[MATERIAL TO PROCESS Boundary: Start]

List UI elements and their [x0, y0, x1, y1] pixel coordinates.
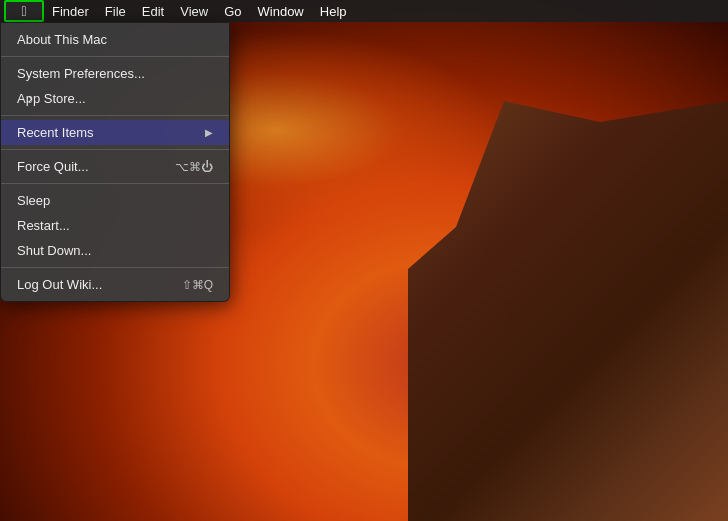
- menubar:  Finder File Edit View Go Window Help: [0, 0, 728, 22]
- menu-divider-1: [1, 56, 229, 57]
- menubar-go[interactable]: Go: [216, 0, 249, 22]
- menu-item-sleep[interactable]: Sleep: [1, 188, 229, 213]
- menubar-window[interactable]: Window: [250, 0, 312, 22]
- menu-item-force-quit[interactable]: Force Quit... ⌥⌘⏻: [1, 154, 229, 179]
- menu-item-recent-items[interactable]: Recent Items ▶: [1, 120, 229, 145]
- menu-item-about[interactable]: About This Mac: [1, 27, 229, 52]
- menu-item-restart[interactable]: Restart...: [1, 213, 229, 238]
- menu-item-logout[interactable]: Log Out Wiki... ⇧⌘Q: [1, 272, 229, 297]
- logout-shortcut: ⇧⌘Q: [182, 278, 213, 292]
- menubar-view[interactable]: View: [172, 0, 216, 22]
- recent-items-arrow-icon: ▶: [205, 127, 213, 138]
- menubar-file[interactable]: File: [97, 0, 134, 22]
- menu-item-system-prefs[interactable]: System Preferences...: [1, 61, 229, 86]
- apple-menu-dropdown: About This Mac System Preferences... App…: [0, 22, 230, 302]
- menu-divider-3: [1, 149, 229, 150]
- apple-icon: : [21, 4, 26, 18]
- menubar-help[interactable]: Help: [312, 0, 355, 22]
- menubar-edit[interactable]: Edit: [134, 0, 172, 22]
- menubar-finder[interactable]: Finder: [44, 0, 97, 22]
- menu-divider-5: [1, 267, 229, 268]
- apple-menu-button[interactable]: : [4, 0, 44, 22]
- cursor-hint: ›: [28, 90, 33, 106]
- force-quit-shortcut: ⌥⌘⏻: [175, 160, 213, 174]
- menubar-items: Finder File Edit View Go Window Help: [44, 0, 355, 22]
- menu-item-shutdown[interactable]: Shut Down...: [1, 238, 229, 263]
- menu-divider-4: [1, 183, 229, 184]
- menu-item-app-store[interactable]: App Store...: [1, 86, 229, 111]
- menu-divider-2: [1, 115, 229, 116]
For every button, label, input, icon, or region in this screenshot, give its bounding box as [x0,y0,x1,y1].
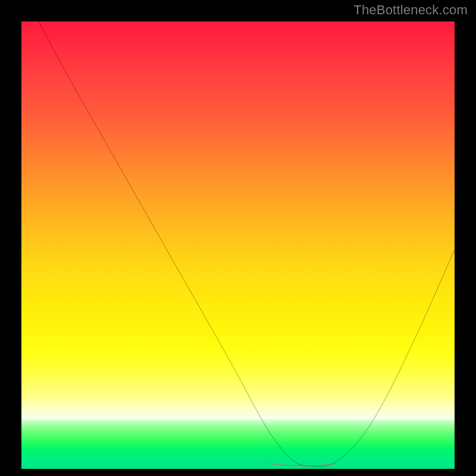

[MATERIAL TO PROCESS Boundary: End]

WHAT IS REQUIRED: Each line in the data where the string "Preferences" occurs should be identified and copied.

OUTPUT:
- menu-item-system-prefs[interactable]: System Preferences...: [1, 61, 229, 86]
- apple-menu-dropdown: About This Mac System Preferences... App…: [0, 22, 230, 302]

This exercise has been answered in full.